Associated Retired Aviation Professionals

Boeing Fighter Prototype Ups Ante for World-s Largest Military Contract 

October 2, 2000 12:00am 

Source: Knight Ridder Business News 

Sunday Business, London via NewsEdge Corporation : Sep. 24--The race to win the world's single largest military contract has stepped up a gear with the first flight last week of a prototype Boeing fighter. 

The futuristic looking aircraft, the X-32A, is a key element of Boeing's efforts to win the competition to design and build the Joint Strike Fighter, 3,000 of which are expected to be ordered by the world's air forces over the next 30 years. 

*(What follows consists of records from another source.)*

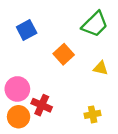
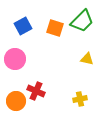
orange square: (64, 54) -> (55, 28), moved, turned -30
pink circle: (17, 89) -> (15, 59), moved

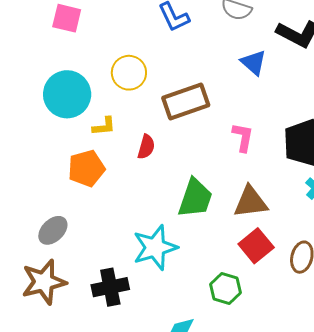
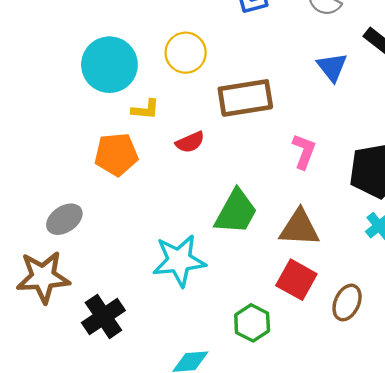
red semicircle: (146, 147) -> (190, 142), turned 40
red square: (256, 246) -> (296, 280), turned -32
black cross: (110, 287) -> (103, 316), moved, turned -33

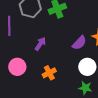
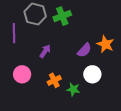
green star: (85, 88) -> (73, 89), moved

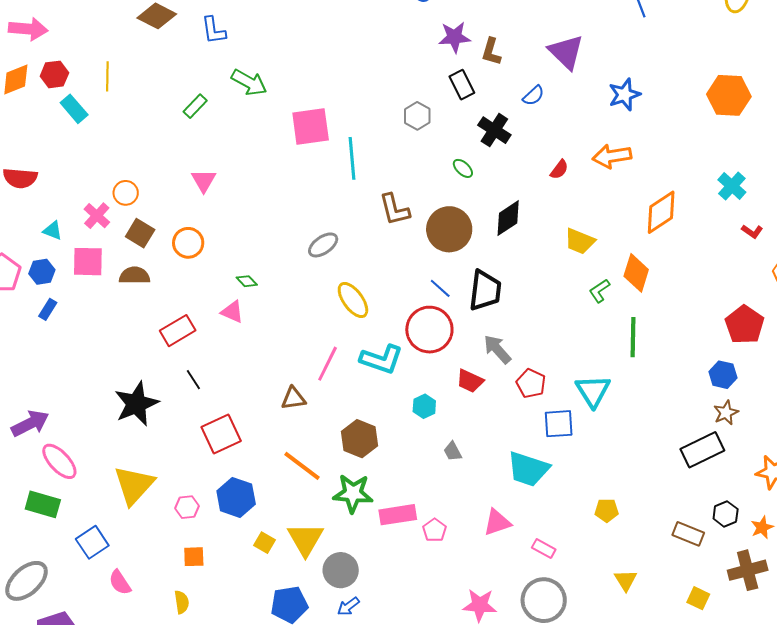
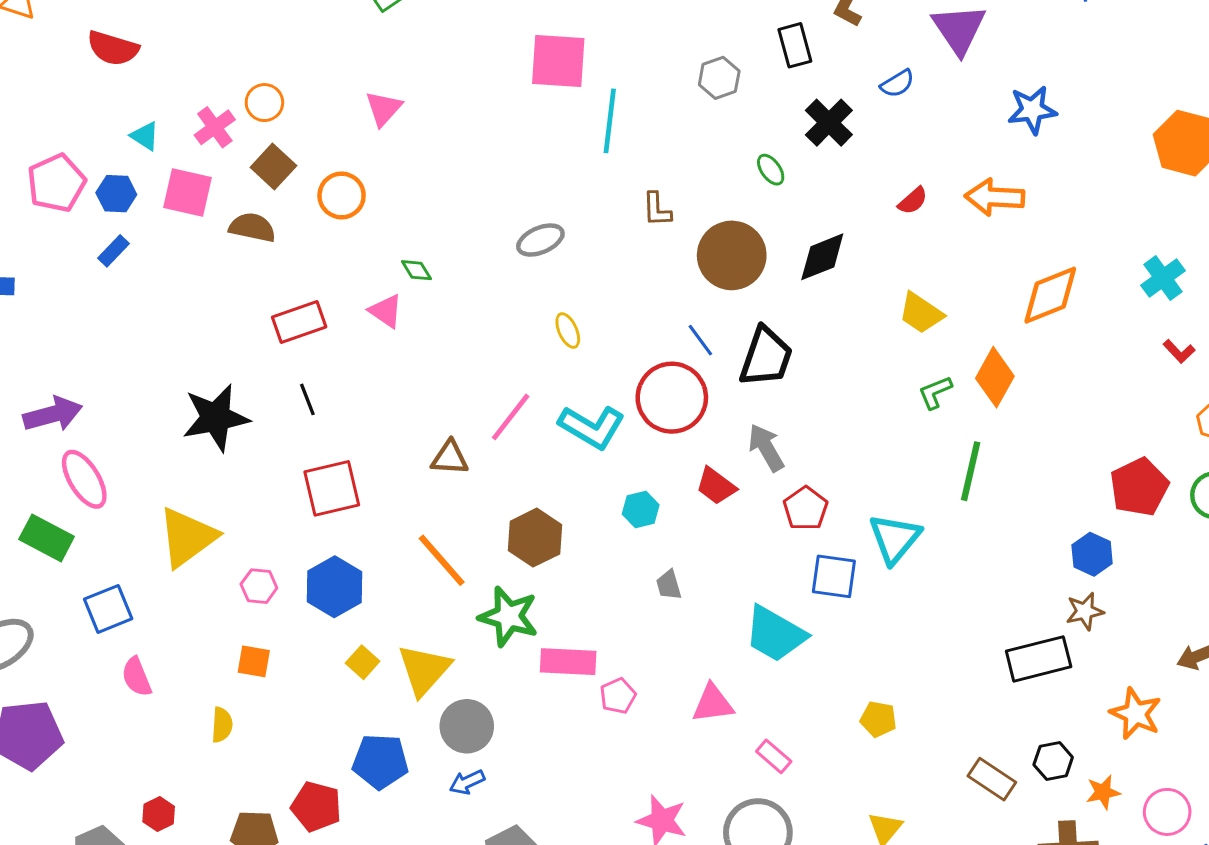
brown L-shape: (394, 209) -> (657, 209), size x0.7
yellow ellipse: (353, 300) -> (568, 331), size x0.6

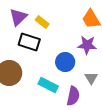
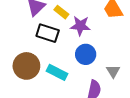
purple star: (87, 45) -> (80, 26), moved
cyan rectangle: (48, 85) -> (57, 72), moved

While the X-32'as short flight above California was in itself undramatic, it signalled the start of the final phase of a titanic four-year struggle between Boeing and its fellow US aerospace giant, Lockheed Martin, to win the JSF mandate. Lockheed's demonstrator aircraft, the X-35A, is expected to make its first flight within the next couple of weeks. 

The stakes are extraordinarily high: not only can the winner look forward to at least $200 billion worth of business, but the loser may be forced to withdraw altogether from the lucrative but high-risk fighter aircraft game. 

The JSF programme is an ambitious US-UK initiative to come up with a machine versatile enough to replace a number of different aircraft from the countries' respective airforces. It, or versions of it, will be stealthy -- difficult to detect by air defences -- supersonic, able to take off and land like a normal aircraft, perform short take-offs and vertical landings like a Harrier jump-jet and operate from aircraft carriers. 

The JSF will also be relatively cheap -- about $35 million each -- and be an integral part of the hi-tech forces to be fielded by the two countries. Large numbers are likely to be bought by the US Air Force, Navy and Marines, while the UK is line to buy about 150 for the RAF and Navy to replace the venerable Harrier. Export orders, particularly to Nato nations, are expected to be considerable. 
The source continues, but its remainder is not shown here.